Bathsheba Spooner

Bathsheba Spooner

Bathsheba Ruggles Spooner (February 15, 1746 – July 2, 1778) was the first woman to be executed in the United States by Americans rather than the British.

The daughter of a prominent Colonial American lawyer, justice and military officer, Bathsheba Ruggles had an arranged marriage to a wealthy farmer, Joshua Spooner, prior to her father's banishment from Massachusetts in 1774, due to his British Loyalist stance. Reportedly growing unhappy in the marriage, she confessed to an "aversion" to her husband. After meeting and becoming lovers with a young soldier from the Continental Army, Ezra Ross, Spooner became pregnant and attempted to involve her reluctant lover and two servants in a plan to murder her husband.
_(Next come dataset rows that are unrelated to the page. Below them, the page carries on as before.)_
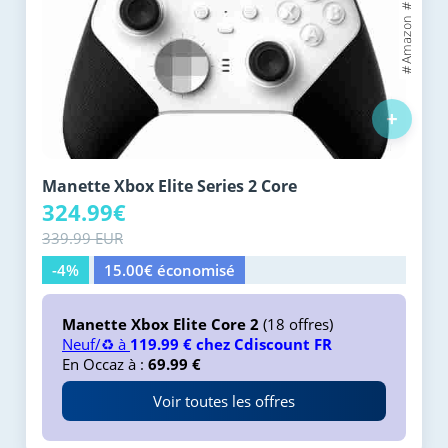
+
Manette Xbox Elite Series 2 Core
324.99€
339.99 EUR
-4%
15.00€ économisé
Manette Xbox Elite Core 2
(18 offres)
Neuf/♻️ à
119.99 € chez Cdiscount FR
En Occaz à :
69.99 €
Voir toutes les offres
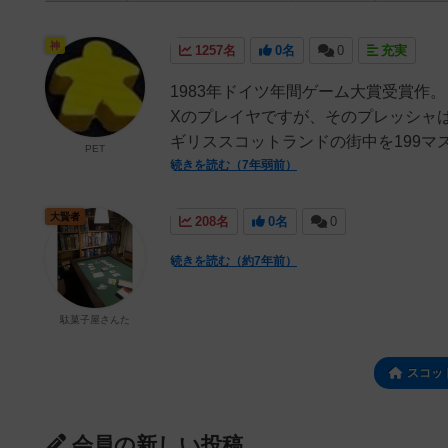
神
1257名
0名
0
充実
1983年ドイツ年間ゲーム大賞受賞作
Xのプレイヤですが、そのプレッシャ
ギリススコットランドの街中を199マス
PET
続きを読む（7年弱前）
大賢者
208名
0名
0
続きを読む（約7年前）
駄菓子屋さんた
スコッ
会員の新しい投稿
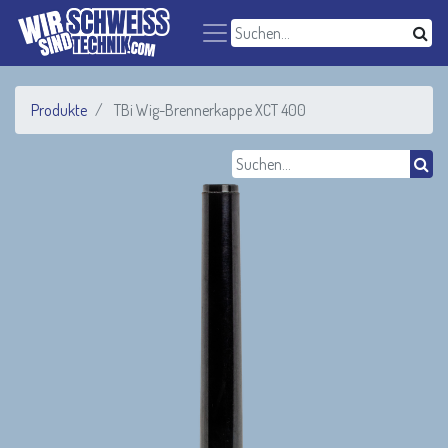
Produkte
TBi Wig-Brennerkappe XCT 400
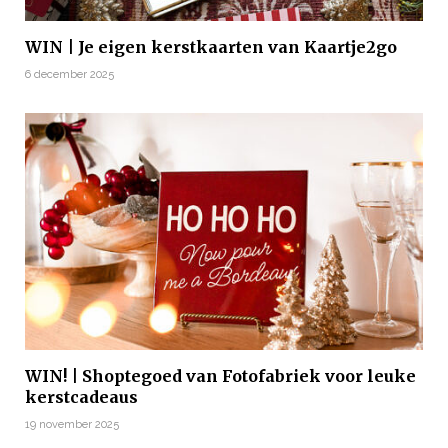
WIN | Je eigen kerstkaarten van Kaartje2go
6 december 2025
WIN! | Shoptegoed van Fotofabriek voor leuke
kerstcadeaus
19 november 2025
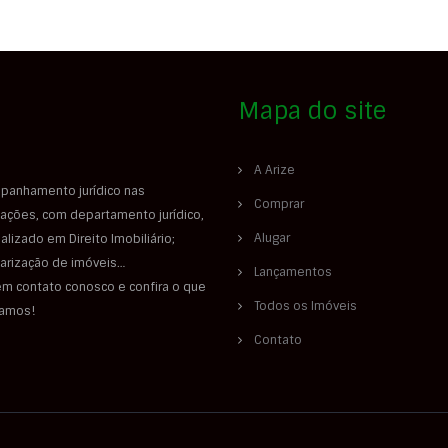
Mapa do site
A Arize
panhamento jurídico nas
Comprar
ações, com departamento jurídico,
Alugar
alizado em Direito Imobiliário;
larização de imóveis…
Lançamentos
em contato conosco e confira o que
Todos os Imóveis
iamos!
Contato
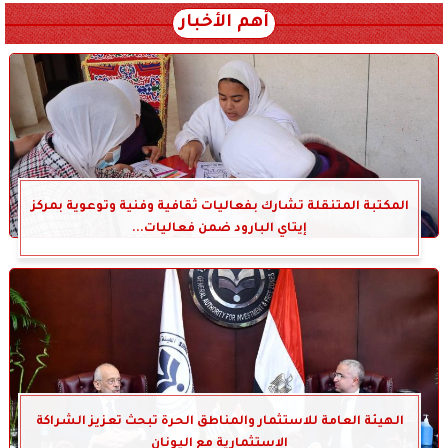
أهم الأخبار
المكتبة المتنقلة تشارك بفعاليات ثقافية وفنية وتوعوية بمركز
إيتاي البارود ضمن فعاليات...
الهيئة العامة للاستثمار والمناطق الحرة تبحث تعزيز الشراكة
الاستثمارية مع اليونان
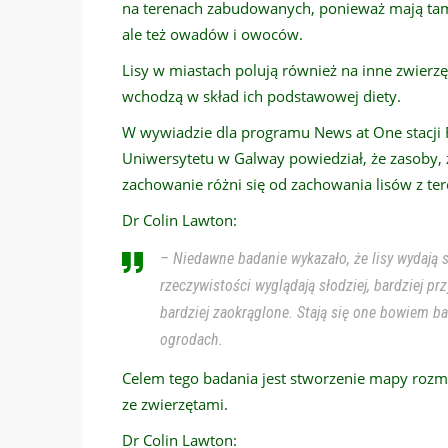
na terenach zabudowanych, ponieważ mają tam
ale też owadów i owoców.
Lisy w miastach polują również na inne zwierzęta
wchodzą w skład ich podstawowej diety.
W wywiadzie dla programu News at One stacji 
Uniwersytetu w Galway powiedział, że zasoby, z 
zachowanie różni się od zachowania lisów z te
Dr Colin Lawton:
– Niedawne badanie wykazało, że lisy wydają 
rzeczywistości wyglądają słodziej, bardziej prz
bardziej zaokrąglone. Stają się one bowiem bar
ogrodach.
Celem tego badania jest stworzenie mapy rozmie
ze zwierzętami.
Dr Colin Lawton:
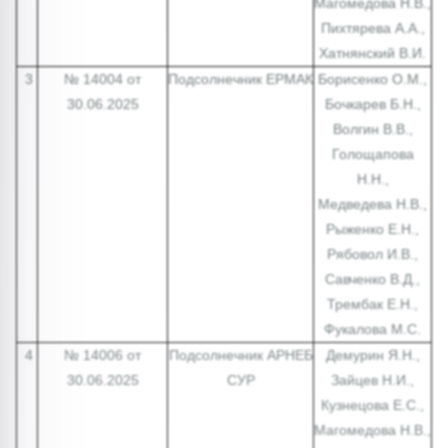
Магомедова Н.В.,
Пихтярева А.А.,
Хатнянский В.И.
3
№ 14004 от
Подсолнечник ЕРМАК
Борисенко О.М.,
30.06.2025
Бочкарев Б.Н.,
Волгин В.В.,
Голощапова
Н.Н.,
Медведева Н.В.,
Рыженко Е.Н.,
Рябовол И.В.,
Савченко В.Д.,
Трембак Е.Н.,
Фукалова М.С.
4
№ 14006 от
Подсолнечник АРНЕБ
Демурин Я.Н.,
30.06.2025
СУР
Зайцев Н.И.,
Кузнецова Е.С.,
Магомедова Н.В.,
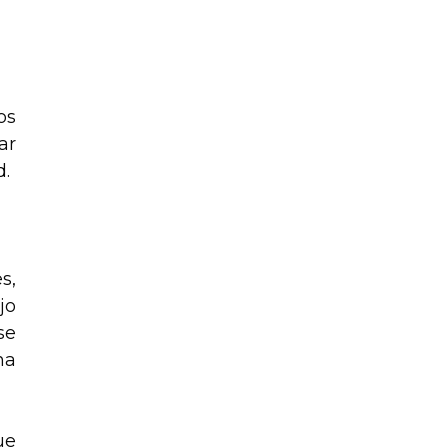
os
ar
d.
s,
jo
se
na
ue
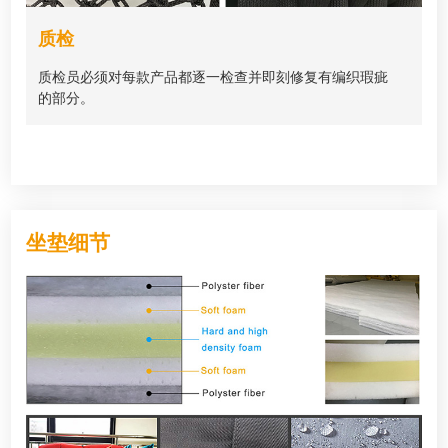
质检
质检员必须对每款产品都逐一检查并即刻修复有编织瑕疵
的部分。
坐垫细节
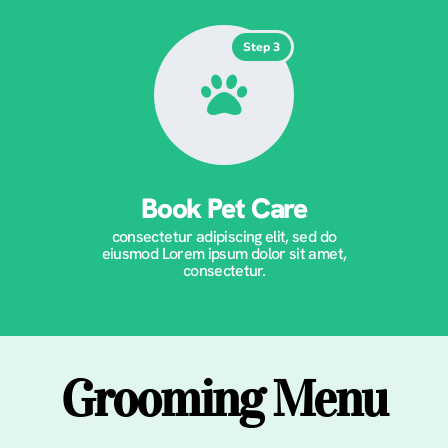
Step 3
Book Pet Care
consectetur adipiscing elit, sed do
eiusmod Lorem ipsum dolor sit amet,
consectetur.
Grooming Menu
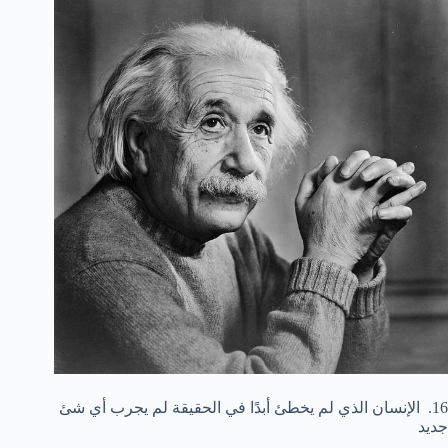
16. الإنسان الذي لم يخطئ أبدًا في الحقيقة لم يجرب أي شئ
جديد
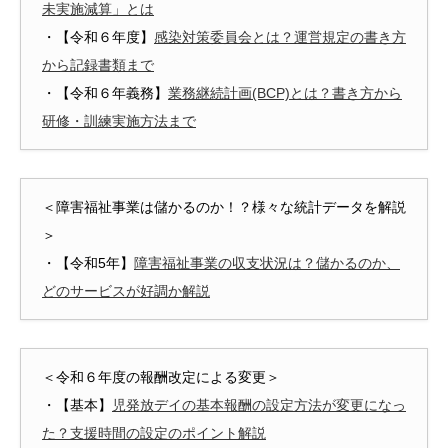
未実施減算」とは
・【令和６年度】
感染対策委員会とは？運営規定の書き方
から記録書類まで
・【令和６年義務】
業務継続計画(BCP)とは？書き方から
研修・訓練実施方法まで
＜障害福祉事業は儲かるのか！？様々な統計データを解説
＞
・【令和5年】
障害福祉事業の収支状況は？儲かるのか、
どのサービスが好調か解説
＜令和６年度の報酬改定による変更＞
・【基本】
児発放デイの基本報酬の設定方法が変更になっ
た？支援時間の設定のポイント解説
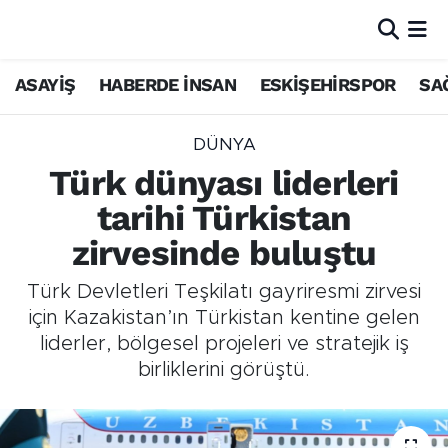
ASAYİŞ
HABERDE İNSAN
ESKİŞEHİRSPOR
SA
DÜNYA
Türk dünyası liderleri
tarihi Türkistan
zirvesinde buluştu
Türk Devletleri Teşkilatı gayriresmi zirvesi
için Kazakistan’ın Türkistan kentine gelen
liderler, bölgesel projeleri ve stratejik iş
birliklerini görüştü.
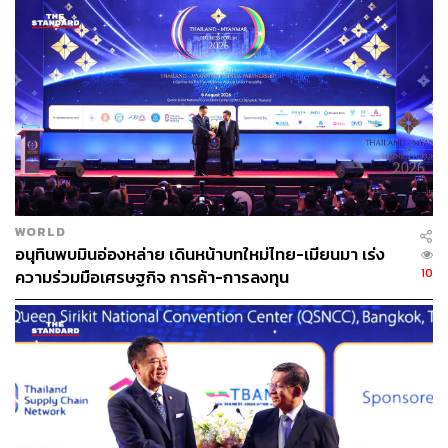
ส่วนจากสถานการณ์ตอนนี้ที่ประเทศเผชิญกับวิกฤติด้าน
พลังงาน หากมีการยกเลิก MOU 2544 จะทำให้ไทยเสีย
โอกาสในการนำทรัพยากรในทะเลมาใช้หรือไม่ สีหศักดิ์ ระบุ
ว่า ไทยมีหลายแหล่งทรัพยากรที่สนใจจะไปร่วมลงทุนและ
ผลิต เช่น ในเมียนมา เป็นต้น แต่ถ้าสถานการณ์กลับสู่ปกติ เรา
ก็ยังมีแหล่งพลังงานอื่นๆที่สามารถเข้าถึงได้ทั้งในกลุ่มความ
ร่วมมืออ่าวอาหรับ หรือ GCC แอฟริกา คาซัคสถาน อาเซ
อร์ไบจาน และโอมาน แต่แน่นอนว่าก็ต้องดูราคาตลาดใน
ขณะนั้นด้วย
WORLD
นอกจากนี้ สีหศักดิ์ ยังกล่าวถึงเรื่อง MOU 2543 ว่า อยาก
อนุทินพบมินอ่องหล่าย เดินหน้าบทใหม่ไทย-เมียนมา เร่ง
ให้การหารือเป็นไปอย่างกว้างขวาง และอยากจะฟังเสียงของ
10
ความร่วมมือเศรษฐกิจ การค้า-การลงทุน
ทุกฝ่าย แต่ไม่อยากให้มีการใช้อารมณ์ในการตัดสินใจ และ
มองกันด้วยข้อเท็จจริงว่า MOU 2543 มีความคืบหน้า และมี
การปักปันเขตแดนไปพอสมควรแล้ว แต่พอมีการปะทะกัน
การทำงาน JBC ก็ต้องหยุดชะงัก และเป็นอุปสรรคต่อการ
เจรจา
ส่วนข้อกังวลเรื่องอัตราส่วนแผนที่ 1:200,000 นั้น ก็ต้องมาดู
Finally she enlisted the assistance of two British soldiers escaped from General Burgoyne's captive troops. On the night of March 1, 1778, one of the soldiers beat Joshua Spooner to death in his dooryard, and the body was put in the Spooner well. Bathsheba Spooner and the three men were tried and convicted of the crime and sentenced to death.

Subsequent issues arose concerning Spooner's petition for a delay in sentence because of her pregnancy, which was first denied and then supported by some members of a group of "examiners." The four were executed anyway, and a post-mortem examination requested by Spooner revealed that she was, indeed, five months pregnant. Historians have pointed out that the trial and speedy execution may have been hastened by anti-Loyalist sentiment, and also that the person who signed Spooner's death warrant was Joshua Spooner's stepbrother.